## Task objective:
Go through the records, and copy each line in which the string "Thomas" is present.

## Data to examine:
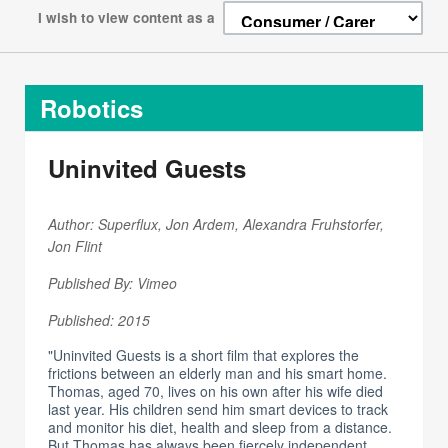
I wish to view content as a
Robotics
Uninvited Guests
Author: Superflux, Jon Ardem, Alexandra Fruhstorfer,
Jon Flint
Published By: Vimeo
Published: 2015
"Uninvited Guests is a short film that explores the
frictions between an elderly man and his smart home.
Thomas, aged 70, lives on his own after his wife died
last year. His children send him smart devices to track
and monitor his diet, health and sleep from a distance.
But Thomas has always been fiercely independent,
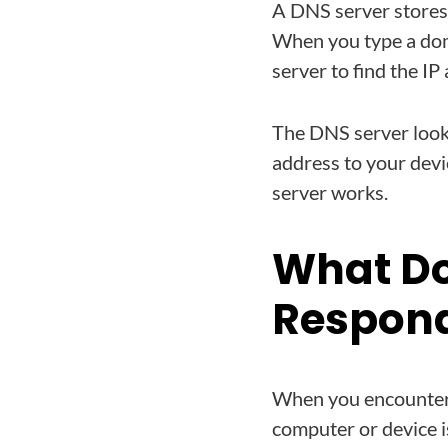
A DNS server stores
When you type a dom
server to find the I
The DNS server look
address to your dev
server works.
What Do
Respon
When you encounter 
computer or device i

## Task answer:
Thomas, aged 70, lives on his own after his wife died
But Thomas has always been fiercely independent,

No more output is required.